What Saudi-UAE rift means for Gaza, Syria, and the Middle East

As the Arab world’s two most influential powers turn against one another, a young era of Middle East cooperation is at risk of ending early.

It started as a spat over the movement of United Arab Emirates-backed southern Yemeni separatists toward the Saudi border. But it quickly spiraled into what some observers are calling a diplomatic “divorce” between Saudi Arabia and the UAE, laying bare their rival approaches for the region and competition for leadership.

The two deep-pocketed Gulf countries’ contrasting visions of achieving Middle East stability – from Yemen to Sudan, and from Libya to Syria – are colliding, ostensibly over support for states versus non-state actors.

Why We Wrote This

A spat over Yemen has spiraled into what is being called a diplomatic “divorce” between the United Arab Emirates and Saudi Arabia, both of which are vying to lead the Middle East into a new era of stability. How does this affect post-civil-war Syria and a path forward in Gaza?

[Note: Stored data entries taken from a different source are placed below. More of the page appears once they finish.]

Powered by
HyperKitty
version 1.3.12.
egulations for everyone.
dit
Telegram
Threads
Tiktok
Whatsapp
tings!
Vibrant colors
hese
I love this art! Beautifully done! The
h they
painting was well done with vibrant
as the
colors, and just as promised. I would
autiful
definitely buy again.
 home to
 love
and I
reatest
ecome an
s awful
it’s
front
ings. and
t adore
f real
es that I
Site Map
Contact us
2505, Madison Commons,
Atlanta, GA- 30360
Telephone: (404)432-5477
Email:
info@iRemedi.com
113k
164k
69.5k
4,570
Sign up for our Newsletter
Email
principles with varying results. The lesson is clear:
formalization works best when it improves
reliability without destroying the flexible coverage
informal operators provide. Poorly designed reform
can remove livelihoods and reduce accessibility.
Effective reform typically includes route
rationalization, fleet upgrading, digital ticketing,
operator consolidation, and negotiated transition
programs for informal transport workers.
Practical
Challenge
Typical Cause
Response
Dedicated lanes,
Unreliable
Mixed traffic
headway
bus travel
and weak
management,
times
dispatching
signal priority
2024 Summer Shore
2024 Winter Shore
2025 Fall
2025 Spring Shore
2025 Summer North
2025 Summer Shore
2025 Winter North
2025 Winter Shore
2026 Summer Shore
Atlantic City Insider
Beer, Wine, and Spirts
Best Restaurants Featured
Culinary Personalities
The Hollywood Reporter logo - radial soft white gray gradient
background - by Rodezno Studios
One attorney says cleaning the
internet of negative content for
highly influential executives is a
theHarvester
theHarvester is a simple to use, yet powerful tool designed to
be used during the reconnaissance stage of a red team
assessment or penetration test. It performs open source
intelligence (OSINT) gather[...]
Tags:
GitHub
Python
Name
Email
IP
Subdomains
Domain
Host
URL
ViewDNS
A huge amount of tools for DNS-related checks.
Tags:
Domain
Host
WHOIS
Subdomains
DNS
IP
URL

The split has emerged with the regional influence of Iran, weakened by war and internal unrest, at its lowest point in four decades, and just as a joint UAE- and Saudi-led moderate “axis of cooperation” was ascending to fill the void.

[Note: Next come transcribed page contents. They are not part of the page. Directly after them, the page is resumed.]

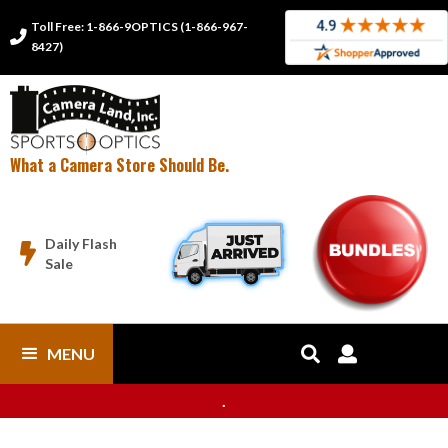
Toll Free: 1-866-9OPTICS (1-866-967-

8427)
What a Camera Store Should Be.
Daily Flash

Sale
MENU


.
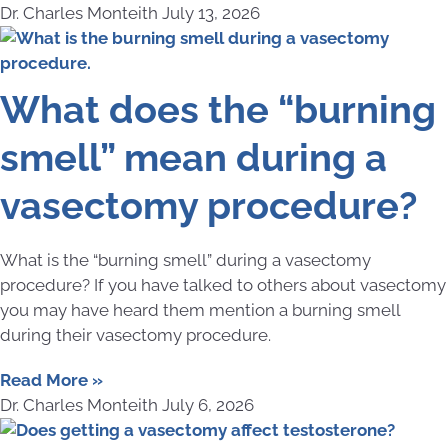
Dr. Charles Monteith
July 13, 2026
What does the “burning
smell” mean during a
vasectomy procedure?
What is the “burning smell” during a vasectomy
procedure? If you have talked to others about vasectomy
you may have heard them mention a burning smell
during their vasectomy procedure.
Read More »
Dr. Charles Monteith
July 6, 2026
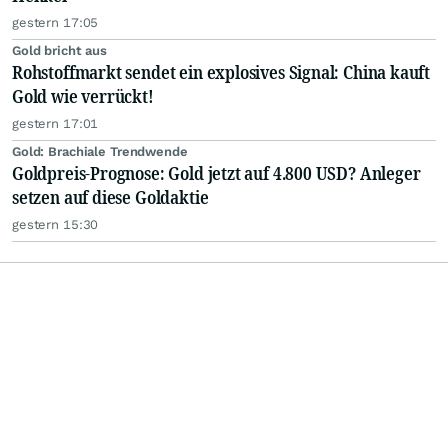
gestern 17:05
Gold bricht aus
Rohstoffmarkt sendet ein explosives Signal: China kauft
Gold wie verrückt!
gestern 17:01
Gold: Brachiale Trendwende
Goldpreis-Prognose: Gold jetzt auf 4.800 USD? Anleger
setzen auf diese Goldaktie
gestern 15:30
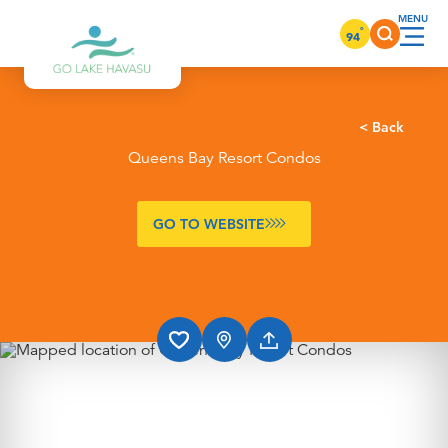
Skip to content
°
94
< Back
Queens Bay Resort Condos
GO TO WEBSITE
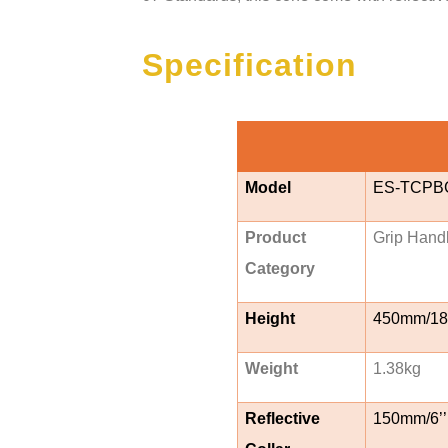
Specification
Model
ES-TCPB
Product
Grip Hand
Category
Height
450mm/18’
Weight
1.38kg
Reflective
150mm/6’’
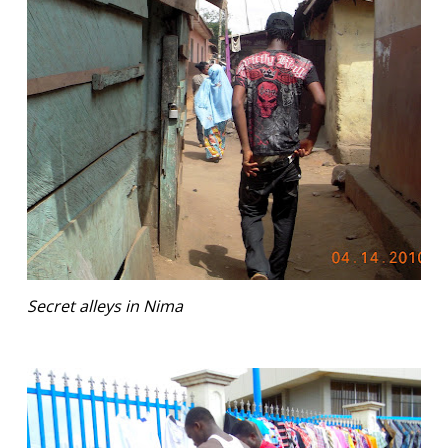
Secret alleys in Nima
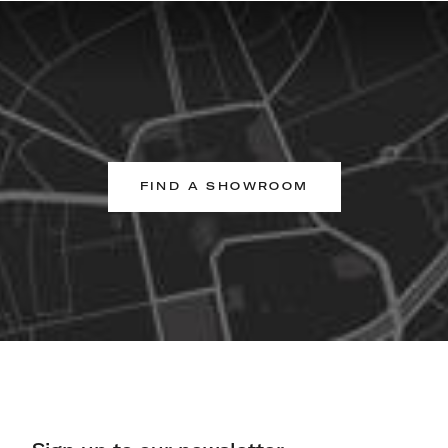
FIND A SHOWROOM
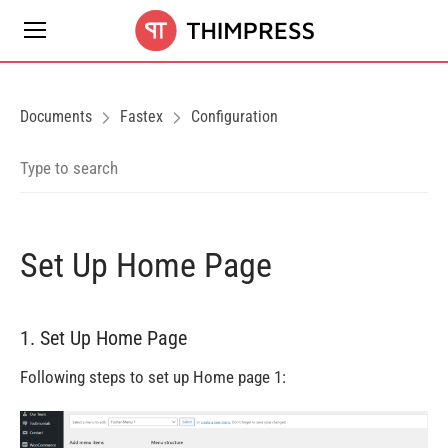
Documents
Fastex
Configuration
Set Up Home Page
1. Set Up Home Page
Following steps to set up Home page 1:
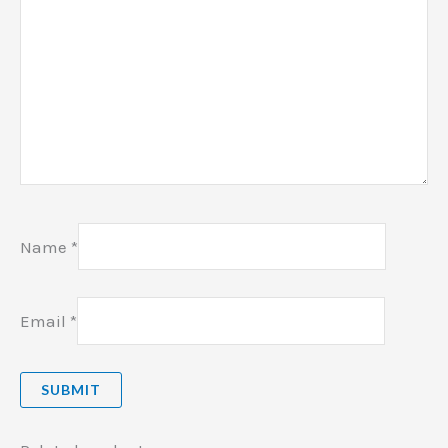
Name
*
Email
*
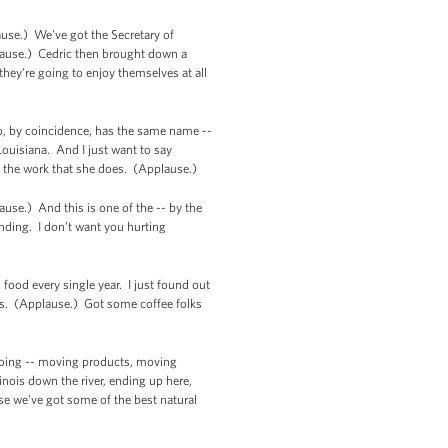
ause.) We've got the Secretary of
ause.) Cedric then brought down a
hey're going to enjoy themselves at all
o, by coincidence, has the same name --
ouisiana. And I just want to say
f the work that she does. (Applause.)
se.) And this is one of the -- by the
anding. I don’t want you hurting
food every single year. I just found out
mes. (Applause.) Got some coffee folks
 going -- moving products, moving
nois down the river, ending up here,
use we've got some of the best natural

But that alliance’s standing is now in doubt, as the Saudi government in Riyadh engages in an apparent test of wills over who steers the Arab world.

At stake is nascent cooperation over such goals as stabilizing post-civil-war Syria and securing an end to conflict and a path to reconstruction in Gaza.

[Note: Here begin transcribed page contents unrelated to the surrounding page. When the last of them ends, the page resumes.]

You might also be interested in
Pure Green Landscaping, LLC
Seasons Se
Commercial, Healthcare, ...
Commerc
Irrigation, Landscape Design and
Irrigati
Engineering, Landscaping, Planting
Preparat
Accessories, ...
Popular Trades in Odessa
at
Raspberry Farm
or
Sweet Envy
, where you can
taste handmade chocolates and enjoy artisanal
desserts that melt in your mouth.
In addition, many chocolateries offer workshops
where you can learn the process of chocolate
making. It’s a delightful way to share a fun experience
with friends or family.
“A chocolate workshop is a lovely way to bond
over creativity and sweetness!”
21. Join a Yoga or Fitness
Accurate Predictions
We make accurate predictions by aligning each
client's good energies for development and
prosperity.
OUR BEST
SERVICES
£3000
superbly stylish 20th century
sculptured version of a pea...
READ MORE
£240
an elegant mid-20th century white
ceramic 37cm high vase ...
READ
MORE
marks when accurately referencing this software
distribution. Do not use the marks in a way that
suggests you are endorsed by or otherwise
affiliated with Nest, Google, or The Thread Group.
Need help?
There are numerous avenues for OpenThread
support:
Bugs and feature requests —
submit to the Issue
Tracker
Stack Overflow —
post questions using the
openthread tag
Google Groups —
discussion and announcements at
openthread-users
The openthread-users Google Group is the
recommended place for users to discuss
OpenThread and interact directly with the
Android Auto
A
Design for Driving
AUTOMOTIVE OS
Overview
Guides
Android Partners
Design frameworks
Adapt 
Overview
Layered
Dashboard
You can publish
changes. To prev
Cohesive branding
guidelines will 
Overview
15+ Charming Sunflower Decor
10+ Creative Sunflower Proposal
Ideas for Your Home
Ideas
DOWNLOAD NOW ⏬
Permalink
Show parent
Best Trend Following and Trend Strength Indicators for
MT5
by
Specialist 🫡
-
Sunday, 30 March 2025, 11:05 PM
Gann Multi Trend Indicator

Police troopers patrol a street in Aden, Yemen, Jan. 7, 2026.

The rift became public on Dec. 29 after UAE-backed Yemeni separatists made rapid gains in Hadhramaut governorate, which borders Saudi Arabia. Riyadh then publicly criticized the UAE’s role in Yemen, more than 10 years after the two nations formed a military coalition to uproot Iran-backed groups from the country.